The proposal is subject to the approval of the Board of Directors of TyCom, the
negotiation and execution of a definitive agreement, and any required regulatory
approvals. If approved by TyCom's Board, it is expected that the transaction
will be consummated early next calendar year. Tyco expects that the TyCom Board
of Directors



will form an independent Special Committee to evaluate the proposal
and make a recommendation to the TyCom Board of Directors.

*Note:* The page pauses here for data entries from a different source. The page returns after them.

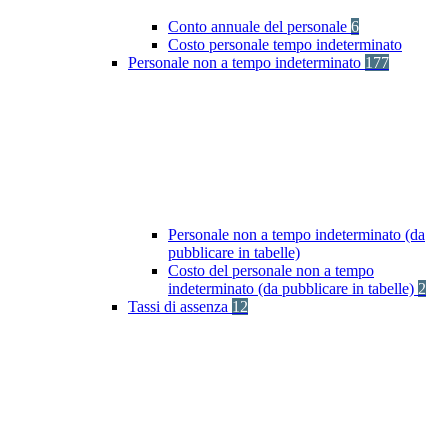
Conto annuale del personale
6
Costo personale tempo indeterminato
Personale non a tempo indeterminato
177
Personale non a tempo indeterminato (da
pubblicare in tabelle)
Costo del personale non a tempo
indeterminato (da pubblicare in tabelle)
2
Tassi di assenza
12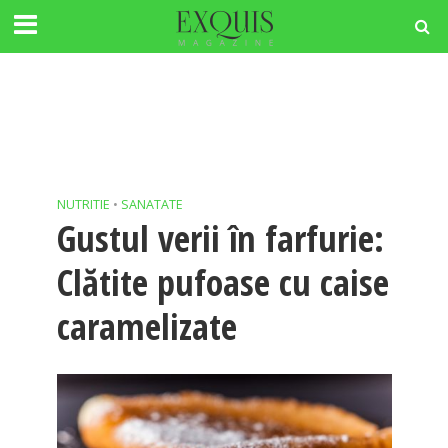
NUTRITIE
•
SANATATE
Gustul verii în farfurie:
Clătite pufoase cu caise
caramelizate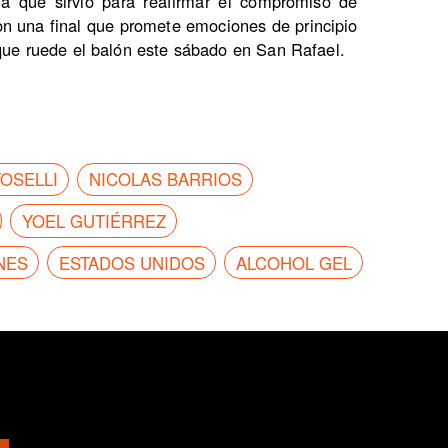
ia que sirvió para reafirmar el compromiso de
on una final que promete emociones de principio
 que ruede el balón este sábado en San Rafael.
OSELLI
NICOLAS BARRIOS
YOEL GUTIÉRREZ
NES
ESTADOS UNIDOS
ALCOHOL GEL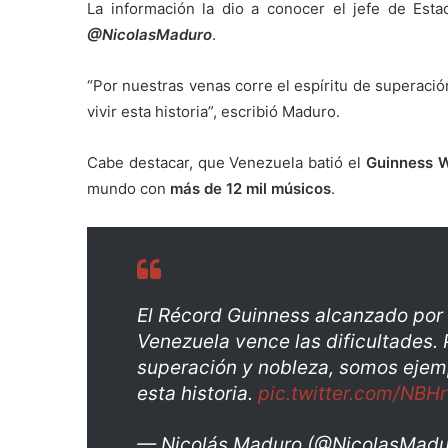
La información la dio a conocer el jefe de Estad
@NicolasMaduro
.
“Por nuestras venas corre el espíritu de superac
vivir esta historia”, escribió Maduro.
Cabe destacar, que Venezuela batió el
Guinness W
mundo con
más de 12 mil músicos
.
El Récord Guinness alcanzado por
Venezuela vence las dificultades. 
superación y nobleza, somos ejem
esta historia.
pic.twitter.com/NBH
— Nicolás Maduro (@NicolasMad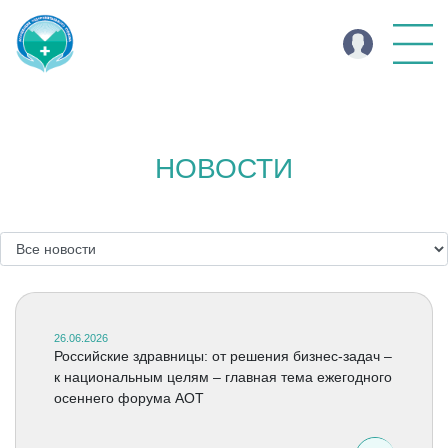
НОВОСТИ
26.06.2026
Российские здравницы: от решения бизнес-задач –
к национальным целям – главная тема ежегодного
осеннего форума АОТ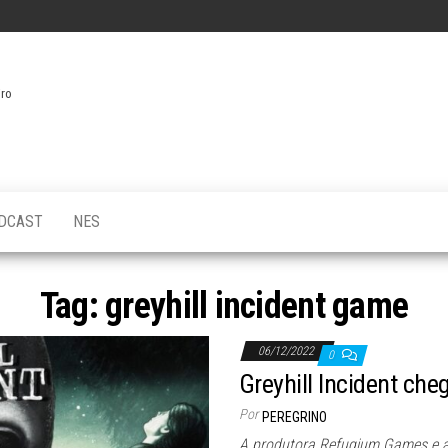
iro
DCAST
NES
Tag:
greyhill incident game
06/12/2022
0
Greyhill Incident ch
Por
PEREGRINO
A produtora Refugium Games e a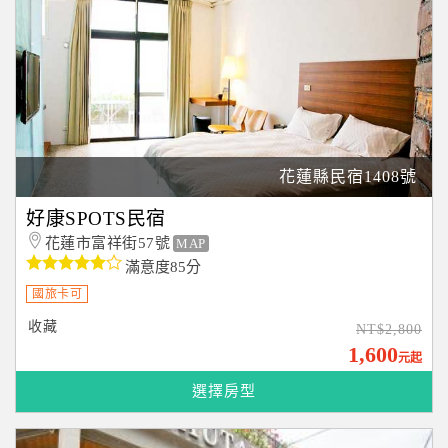
花蓮縣民宿1408號
好康SPOTS民宿
花蓮市富祥街57號
MAP
滿意度85分
國旅卡可
收藏
NT$2,800
1,600
元起
選擇房型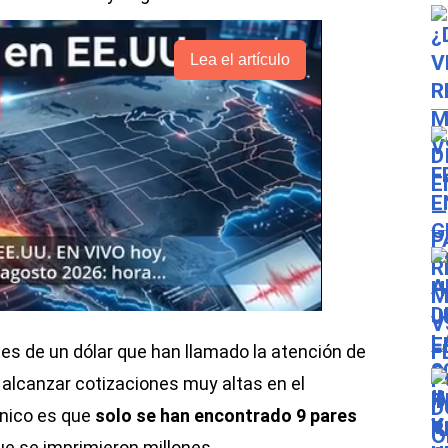
Lea el artículo
tes de un dólar que han llamado la atención de
 alcanzar cotizaciones muy altas en el
nico es que
solo se han encontrado 9 pares
ue se imprimieron millones.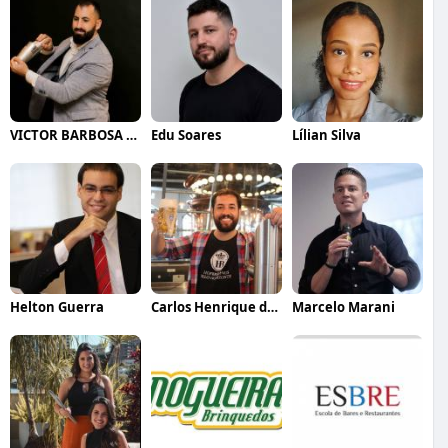
VICTOR BARBOSA QUARANTA
Edu Soares
Lílian Silva
Helton Guerra
Carlos Henrique de Faria Vasconcelos
Marcelo Marani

ABOUT TYCO INTERNATIONAL LTD.
Tyco International Ltd. (NYSE: TYC, LSE: TYI, BSX: TYC) is a
diversified manufacturing and service company. Tyco is the world's largest
manufacturer and servicer of electrical and electronic components; the world's
largest designer, manufacturer, installer and servicer of undersea
telecommunications systems; the world's largest manufacturer, installer and
provider of fire protection systems and electronic security services; and the
world's largest manufacturer of specialty valves. Tyco also holds strong
leadership positions in disposable medical products, financing and leasing
capital, plastics and adhesives. Tyco operates in more than 100 countries and
had reported fiscal 2000 sales of $28.9 billion.

FORWARD LOOKING STATEMENT
This release contains certain "forward-looking statements" within the meaning of
the Private Securities Litigation Reform Act of 1995. These statements are based
on management's current expectations and are subject to uncertainty and changes
in circumstances. Actual results may vary materially from the expectations
contained in the forward-looking statements. The forward-looking statements in
this release include statements addressing Tyco's future financial and operating
results and the terms and timing of the transaction.

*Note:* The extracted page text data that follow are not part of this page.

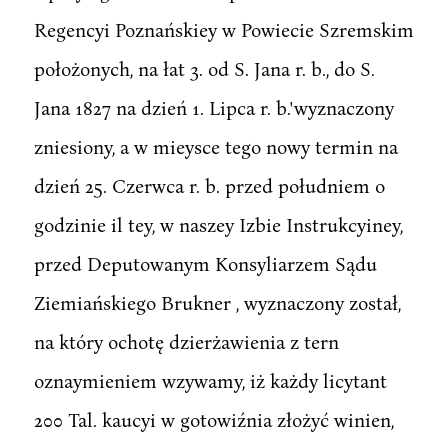
Regencyi Poznańskiey w Powiecie Szremskim
położonych, na łat 3. od S. Jana r. b., do S.
Jana 1827 na dzień 1. Lipca r. b.'wyznaczony
zniesiony, a w mieysce tego nowy termin na
dzień 25. Czerwca r. b. przed południem o
godzinie il tey, w naszey Izbie Instrukcyiney,
przed Deputowanym Konsyliarzem Sądu
Ziemiańskiego Brukner , wyznaczony został,
na który ochotę dzierżawienia z tern
oznaymieniem wzywamy, iż każdy licytant
200 Tal. kaucyi w gotowiźnia złożyć winien,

The following factors, among others, could cause actual results to differ
materially from those described in the forward-looking statements: the TyCom
Board's rejection of the proposal; inability to obtain, or meet conditions
imposed for, governmental approvals for the transaction; and other economic,
business, competitive and/or regulatory factors affecting Tyco's and TyCom's
businesses generally.

More detailed information about the factors that could cause actual results to
differ materially from those described in the forward-looking statements is set
forth in Tyco's filings with the Securities and Exchange Commission, including
Tyco's Annual Report on Form 10-K for the fiscal year ended September 30, 2000
and its most recent quarterly reports on Form 10-Q. Tyco is under no obligation
to (and expressly disclaims any such obligation to) update or alter its
forward-looking statements whether as a result of new information, future events
or otherwise.

                                      # # #

Investors and security holders are advised to read the proxy
statement/prospectus regarding the business combination transaction referenced
in the foregoing information, when it becomes available, because it will contain
important information. The proxy statement/prospectus will be filed with the
Securities and Exchange Commission by Tyco International Ltd. and TyCom Ltd..
Investors and security holders may obtain a free copy of the proxy



statement/prospectus (when available) and other documents filed by Tyco and
TyCom at the Commission's web site at www.sec.gov. The proxy
statement/prospectus and such other documents may also be obtained from Tyco or
from TyCom by directing such request to Tyco International Ltd., The Zurich
Centre, Second Floor, 90 Pitts Bay Road, Pembroke HM 08, Bermuda, tel: (441)
292-8674; or to TyCom Ltd., Crown House, 4 Par-la-Ville Road, Hamilton HM 08,
Bermuda.

TyCom and certain other persons referred to below may be deemed to be
participants in any solicitation of proxies of TyCom's shareholders to adopt the
agreement providing for Tyco's acquisition of the minority interest in TyCom.
The participants in such solicitation may include the directors and executive
officers of TyCom, who may have an interest in the transaction, including as a
result of holding stock or options of TyCom. A detailed list of the names and
interests of TyCom's directors and executive officers is contained in TyCom's
Proxy Statement for its Annual Meeting, held on March 27, 2001, which may be
obtained without charge at the Commission's web site at www.sec.gov.